Notizia d’emergenza, agite con urgenza. C’é qualcuno che parla di futuro a Como.

Abbiamo un sogno
Riprenderci il futuro della città

Stefano Ferrari / La Provincia / 27 gennaio 2010

Francesca è un ottimo avvocato che di mestiere fa la mamma di due bambini pieni di salute e di voglia di correre. Ogni volta che capita di incontrarsi si finisce sempre per sghignazzare delle imprese compiute dalle rispettive, esuberanti figliolanze. Francesca appartiene alla categoria dei genitori d’appartamento, i cosiddetti senza giardino, quelli che per «arieggiare» la prole devono affidarsi ai servigi della pubblica amministrazione. Così, dalle peripezie degli infanti alle carenze della città il passo, nei discorsi, è brevissimo:«Scrivilo che non c’è un posto per far giocare i bambini». Il prologo è per dire che, in città, il posto per far giocare i bimbi ci sarebbe eccome, e magari anche per far posteggiare le macchine, altra materia di cui si fa un gran discutere.
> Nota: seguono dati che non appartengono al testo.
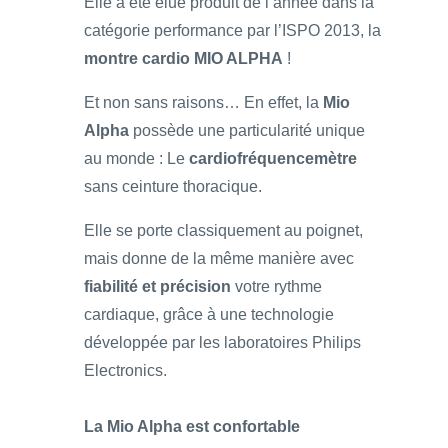
Elle a été élue produit de l’année dans la
catégorie performance par l’ISPO 2013, la
montre cardio MIO ALPHA
!
Et non sans raisons… En effet, la
Mio
Alpha
possède une particularité unique
au monde : Le
cardiofréquencemètre
sans ceinture thoracique.
Elle se porte classiquement au poignet,
mais donne de la même manière avec
fiabilité et précision
votre rythme
cardiaque, grâce à une technologie
développée par les laboratoires Philips
Electronics.
La Mio Alpha est confortable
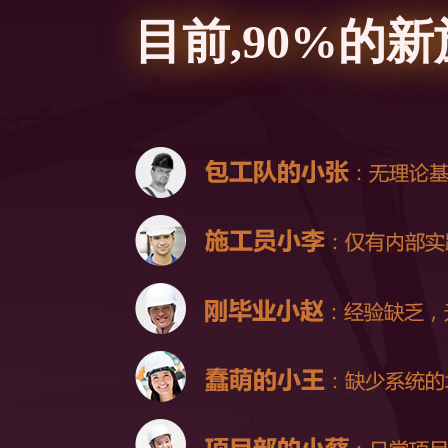
目前,90%的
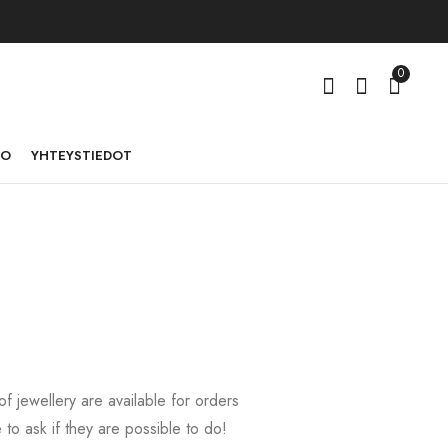
0
TO
YHTEYSTIEDOT
 jewellery are available for orders
to ask if they are possible to do!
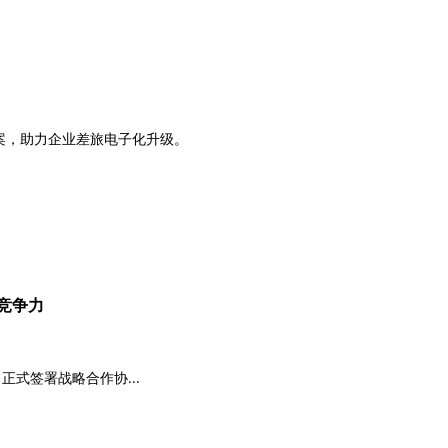
案，助力企业差旅电子化升级。
竞争力
正式签署战略合作协...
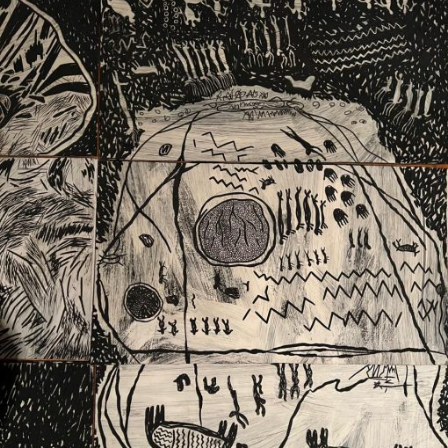
Ext. 2626
Posgrados
Educación
Ext. 4925
Continua
Ext. 4795
Configuración de cookies
Universidad de los Andes | Vigilada Mineducación.
Reconocimiento como universidad: Decreto 1297 del 30
de mayo de 1964. Reconocimiento de personería jurídica:
Resolución 28 del 23 de febrero de 1949, Minjusticia.
Acreditación institucional de alta calidad, 10 años:
Resolución 000194 del 16 de enero del 2025.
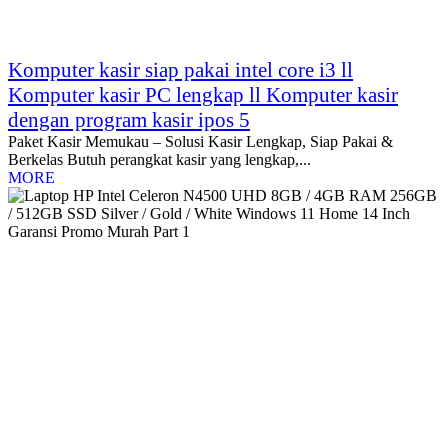
Komputer kasir siap pakai intel core i3 ll
Komputer kasir PC lengkap ll Komputer kasir
dengan program kasir ipos 5
Paket Kasir Memukau – Solusi Kasir Lengkap, Siap Pakai &
Berkelas Butuh perangkat kasir yang lengkap,...
MORE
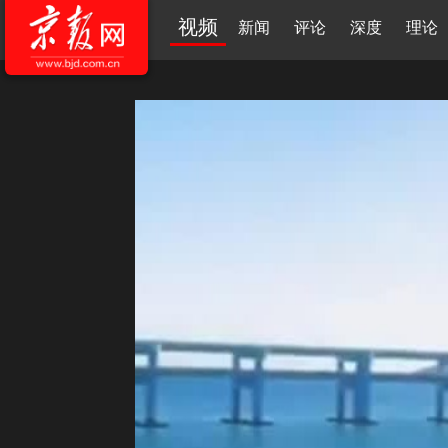
视频
新闻
评论
深度
理论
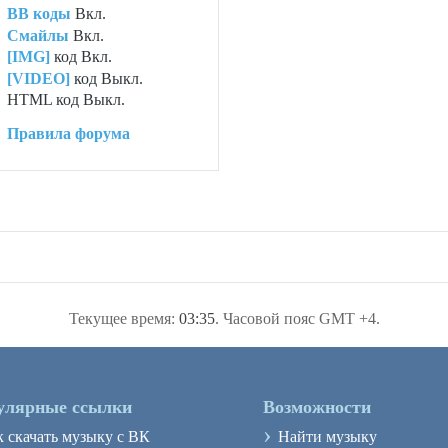
BB коды
Вкл.
Смайлы
Вкл.
[IMG]
код
Вкл.
[VIDEO]
код
Выкл.
HTML код
Выкл.
Правила форума
Текущее время:
03:35
. Часовой пояс GMT +4.
улярные ссылки
Возможности
›
к скачать музыку с ВК
Найти музыку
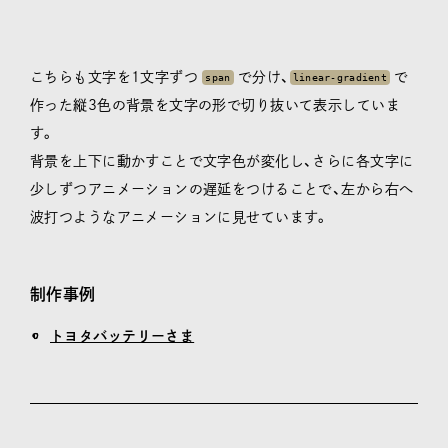
こちらも文字を1文字ずつ
で分け、
で
span
linear-gradient
作った縦3色の背景を文字の形で切り抜いて表示していま
す。
背景を上下に動かすことで文字色が変化し、さらに各文字に
少しずつアニメーションの遅延をつけることで、左から右へ
波打つようなアニメーションに見せています。
制作事例
トヨタバッテリーさま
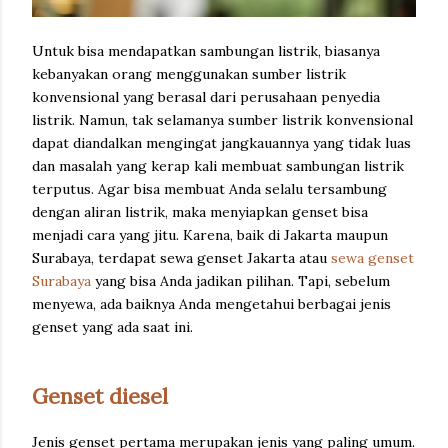
Untuk bisa mendapatkan sambungan listrik, biasanya
kebanyakan orang menggunakan sumber listrik
konvensional yang berasal dari perusahaan penyedia
listrik. Namun, tak selamanya sumber listrik konvensional
dapat diandalkan mengingat jangkauannya yang tidak luas
dan masalah yang kerap kali membuat sambungan listrik
terputus. Agar bisa membuat Anda selalu tersambung
dengan aliran listrik, maka menyiapkan genset bisa
menjadi cara yang jitu. Karena, baik di Jakarta maupun
Surabaya, terdapat sewa genset Jakarta atau
sewa genset
Surabaya
yang bisa Anda jadikan pilihan. Tapi, sebelum
menyewa, ada baiknya Anda mengetahui berbagai jenis
genset yang ada saat ini.
Genset diesel
Jenis genset pertama merupakan jenis yang paling umum.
È lì, ce l’abbiamo sotto il naso: tre anni dopo il suo scenografico abbattimento la Ticosa chiama, ma nessuno risponde. La sua è la voce di un bel pezzo di città che coltiva sogni semplici ma non per questo meno intelligenti di quelli suggeriti dai soliti rendering. Le palazzine che dovrebbero crescere sui ruderi della vecchia tintostamperia fanno schifo. Porteranno altro smog, altro traffico, altri residenti stipati come polli in batteria, tutti compressi dentro a edifici sfruttati al massimo per poter garantire il massimo guadagno. Via tutto, allora, via i rendering, i progetti, via i 14 milioni che l’amministrazione spera di incassare e che probabilmente non incasserà mai. Il futuro della Ticosa è un bell’autosilo interrato con uno o due piani coperti da un parco che si stenda da via Sant’Abbondio a piazza San Rocco. Fontane, alberi, percorsi per lo jogging, spazi per i bambini e un custode che la sera chiuda a chiave per riaprire al mattino. Formula identica a quella dell’ex zoo. Paga chi costruisce e gestisce il posteggio. Cinquanta, cent’anni di concessione. Avendo ucciso il futuro, la società dell’emergenza non è più capace di pianificare armonicamente il proprio sviluppo e prende le sue decisioni sulla spinta delle necessità immediate. Costruendo un parco sui resti della Ticosa, il Comune rinuncerebbe forse a qualche milione. In compenso, però, si riprenderebbe il suo (e il nostro) futuro.